Benefits of parallelization with a threadpool of the Intel TBB

These are the results on Windows for the Intel Core i7-5600U CPU at 3.60GHz (4 core, 8 hyper).

bench-2019-07-27_21-52-method-relative-scale-poisson-static

bench-2019-07-27_21-52-method-serial-scale-poisson-static

I resorted to building the exe file by hand with mingw32-make. It built everything as planned. However on execution it said that it cant find tbb.dll and tbbmalloc.dll. I played around a bit, I got it working by placing both dll files next to the exe file. I didnt dig deeper for now, probably a goof on my part.

I also had to tweak the script a bit to get it running, mainly the system2’s env argument doesnt work on Windows (at least thats what I read when I quickly googled my issues). So I used system() and Sys.setenv and unsetenv instead.

If you envision we might do something like this more often, I can try to make a complete (or at least try to converge to a ) working script for Windows.

Thanks for running these. That’s with g++ 4.9.3 from RTools?

No, you did not goof up… Windows cannot handle rpath hard-coding of dynamic libraries. You either copy the dlls into the same directory OR you define the PATH variable so that it includes the directory of the dlls. Then it also works just fine.

I don’t think we need to do that more often… sorry for the glitches… for me it was valuable to see this running on AMD and now on Windows is also nice. It is interesting to see that map_rect does not as bad as in the other cases, but TBB is still the clear winner.

1 Like

Yes, the Rtools 3.5 supplied g++.

What syntax did you use instead of system2? Just running into the same problem on windows now

Not at a computer at the moment to paste my code but I ended up using system(), which doesnt also set env variables. I set those manually before the system() call with setenv() and unset after the script ends.

Results here from a Macbook Pro 6 core i7-8750H CPU @ 2.20GHz with 16Gb Ram

bench-2019-07-30_17-03-method-relative-scale-poisson-static

bench-2019-07-30_17-03-method-serial-scale-poisson-static

My machine clearly doesn’t like the original map_rect! (something about chunk sizes maybe?)

About hyperthreading. I don’t know a fraction about all this as you do, but it was my understanding the hyperthreading was a firmware level setting - that to turn it off you have to reboot the machine and turn it off at the bios (or whatever is the mac equivalent). I know on my desktop machine this is the case. So is it hyperthreading not turned on for all these tests above? If so, the leveling off seen with higher core counts in my test here might mean more performance could be squeezed out of it?
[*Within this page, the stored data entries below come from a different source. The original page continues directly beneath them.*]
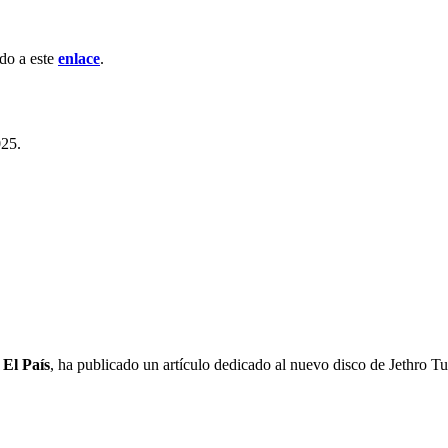
do a este
enlace
.
025.
o
El País
, ha publicado un artículo dedicado al nuevo disco de Jethro Tu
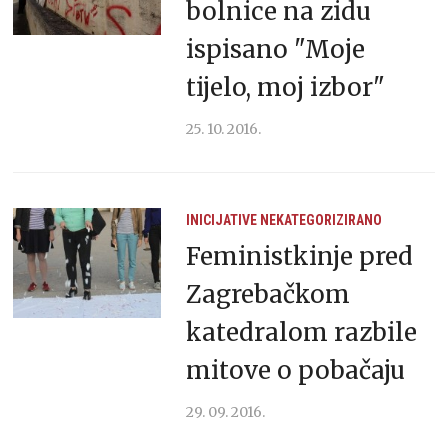
bolnice na zidu
ispisano "Moje
tijelo, moj izbor"
25. 10. 2016.
INICIJATIVE
NEKATEGORIZIRANO
Feministkinje pred
Zagrebačkom
katedralom razbile
mitove o pobačaju
29. 09. 2016.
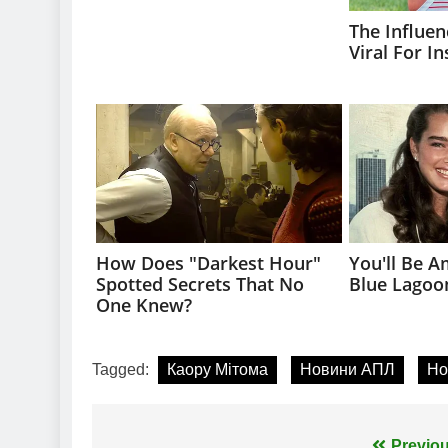
Tagged:
Каору Мітома
Новини АПЛ
Но
Previou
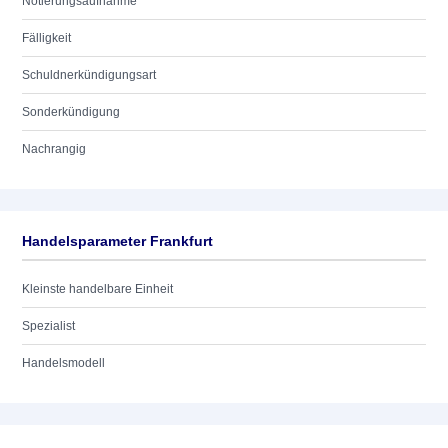
Notierungsaufnahme
Fälligkeit
Schuldnerkündigungsart
Sonderkündigung
Nachrangig
Handelsparameter Frankfurt
Kleinste handelbare Einheit
Spezialist
Handelsmodell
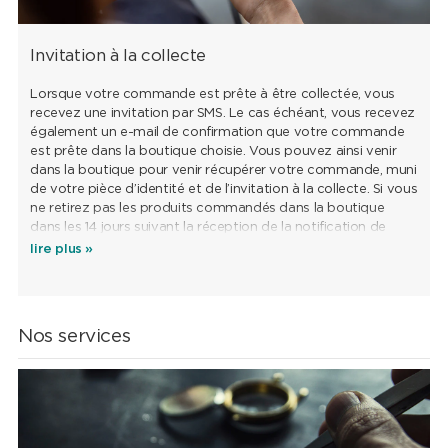
Invitation à la collecte
Lorsque votre commande est prête à être collectée, vous
recevez une invitation par SMS. Le cas échéant, vous recevez
également un e-mail de confirmation que votre commande
est prête dans la boutique choisie. Vous pouvez ainsi venir
dans la boutique pour venir récupérer votre commande, muni
de votre pièce d’identité et de l’invitation à la collecte. Si vous
ne retirez pas les produits commandés dans la boutique
dans les 14 jours suivant la réception de la notification de
retrait, nous pouvons annuler la commande.
lire plus »
Nos services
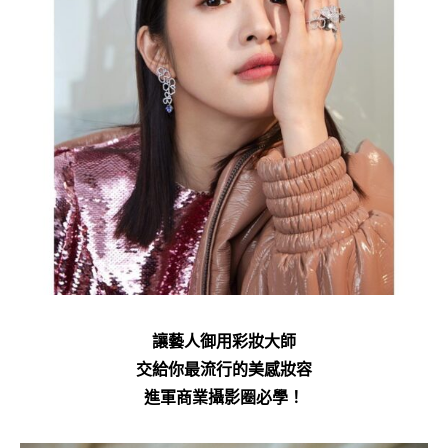
讓藝人御用彩妝大師
交給你最流行的美感妝容
進軍商業攝影圈必學！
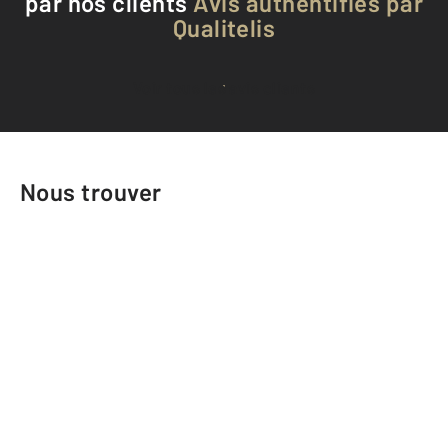
par nos clients
Avis authentifiés par
Qualitelis
Voir tous les avis clients
Nous trouver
Another thing. About the AMD/Threadripper results above. I have a Tr machine also - 12 core/24 thread. I’ll try to run this on it later. But AFAIK the AMD chips have more cache than equivalent intel chips generally - could that be why the AMD machines do well above ? Edit: On this cache point @wds15 - one difference between the chips in our laptops is that mine has 9MB cache whereas yours has 12MB: https://cpu.userbenchmark.com/Compare/Intel-Core-i9-8950HK-vs-Intel-Core-i7-8750H/m486215vsm470418 - What happens on yours if you run it up to 12 threads ?

Edit: I attach aslo the benchmark summary file for your information: bench-2019-07-30_17-03.csv (2.5 KB)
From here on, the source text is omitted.